«BABY, IT'S COLD OUTSIDE - Holly Cole» la recensione di Rockol

Holly Cole - BABY, IT'S COLD OUTSIDE - la recensione

Recensione del 19 dic 2001

La recensione

I fans di Holly Cole in Italia sono pochi, ma ben piazzati: trattasi in buona parte di giornalisti, critici e addetti ai lavori. Questo garantisce alla Cole una discreta esposizione, come è giusto che sia per un’interprete del suo rango. In molti l’hanno conosciuta per un album di cover particolare, un tributo a Tom Waits intitolato “Temptation” e risalente ormai a sei anni fa. Fino ad allora la Cole aveva macinato dischi soprattutto in Canada, paese natale in cui aveva mosso i suoi primi passi dirigendosi verso un jazz stemperato via via con progressive sfumature pop.
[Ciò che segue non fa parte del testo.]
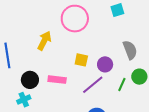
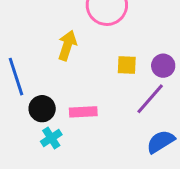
black circle: (30, 80) -> (42, 109), moved
pink rectangle: (57, 80) -> (83, 112), moved

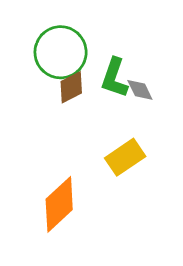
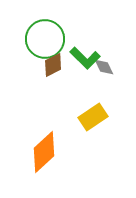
green L-shape: (114, 78) -> (85, 58), turned -64

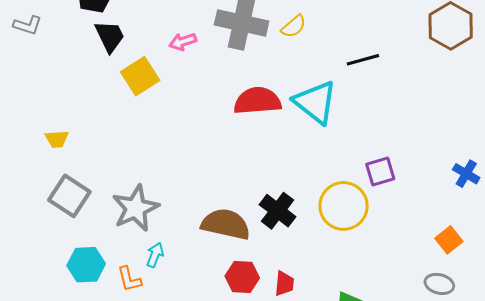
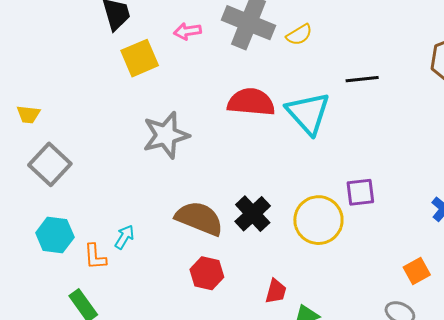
yellow trapezoid: (57, 139) -> (28, 114), moved
gray star: (136, 208) -> (166, 135), moved
red trapezoid: (284, 284) -> (276, 291), moved

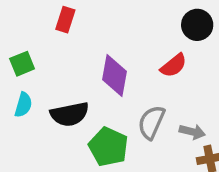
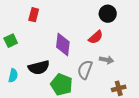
cyan semicircle: (23, 105) -> (13, 76), moved
gray arrow: (192, 132) -> (107, 60), moved

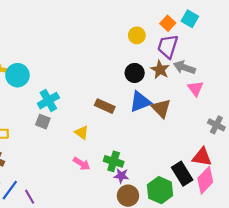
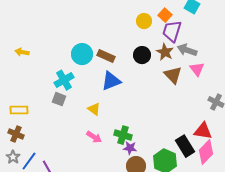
orange square: (168, 23) -> (165, 15), moved
cyan circle: (17, 75) -> (82, 54), moved
blue triangle: (140, 102) -> (111, 81), moved
brown rectangle: (105, 106) -> (106, 56), moved
brown triangle: (161, 108) -> (173, 75), moved

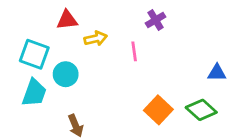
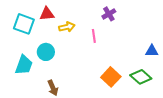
cyan square: (34, 54) -> (24, 24), moved

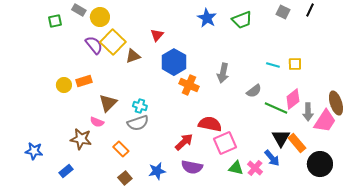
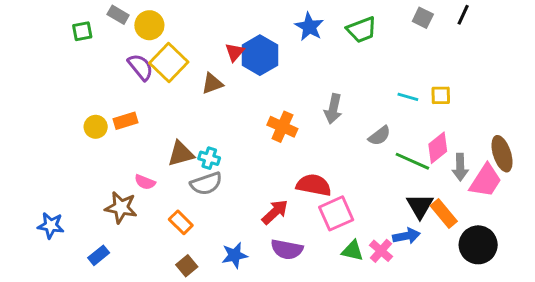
brown triangle: (133, 56) -> (212, 83), moved
blue hexagon: (174, 62) -> (260, 55), moved
brown triangle: (108, 103) -> (181, 154), moved, turned 30
blue arrow: (272, 158) -> (406, 236), turned -60

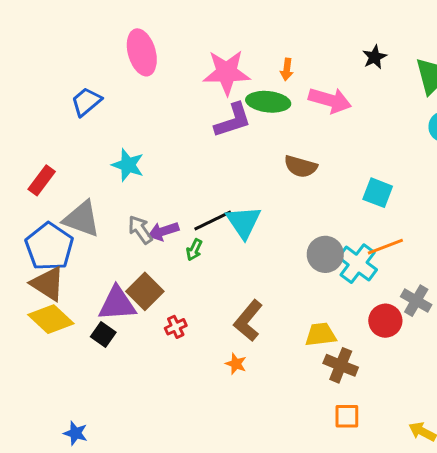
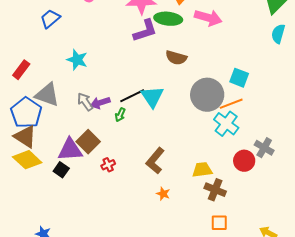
brown semicircle: (301, 166) -> (176, 58), moved
orange line: (385, 247) -> (231, 104), moved
gray circle: (325, 254) -> (207, 95), moved, size x1.4
orange star: (236, 364) -> (163, 194), moved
L’album di studio “Dark dear heart”, prodotto da Larry Klein - già signor Joni Mitchell - e il successivo “Romantically helpless” avevano costituito i due successivi tasselli della sua carriera discografica, stampati e recensiti positivamente anche in Italia. Ma Holly Cole, almeno a giudicare da quanto racconta il suo sito, sembra godere di un notevole seguito all’estero, seguito cui è indirizzato questo album di canzoni natalizie che ha goduto, proprio su www.hollycole.com, di un’esposizione importante: un referendum tra i fans per individuare quali sarebbero state le canzoni di Natale più gradite. In realtà, come svela il sito stesso, l’album di Natale era stato registrato prima del referendum, ma ciò non toglie nulla al valore di questa bella raccolta di temi riarrangiati nel classico stile Cole, ossia a base di un jazz che concede poco al virtuosismo e molto al calore dell’interpretazione. In questo senso Holly Cole vince la sua scommessa ancora una volta, rendendo questo disco a tema un disco totalmente suo, fatto d’interpretazioni che, se non fosse per i titoli e i testi, sembrerebbero soltanto casualmente prestate alla cornice di album natalizio. Confezione simpaticamente pacchiana, ottima la scelta del materiale - un capolavoro assoluto come “If we make it through Christmas” accanto a uno splendido classico come “The Christmas song” -, perfetti gli arrangiamenti e totalmente a suo agio nel confronto con una grande orchestra la voce e l’interpretazione di Holly Cole, che non a caso è arrivata, con questo, al suo nono album. Nato dalla costola di un precedente progetto, l’EP “Christmas blues”, “Baby, it’s cold outside” regola i conti in sospeso tra Holly Cole e l’inevitabile scoglio dell’album di Natale, e lo fa con la consueta classe e con una dimestichezza sorprendente. Chissà se questa volta se ne accorgerà qualcuno oltre ai soliti addetti ai lavori.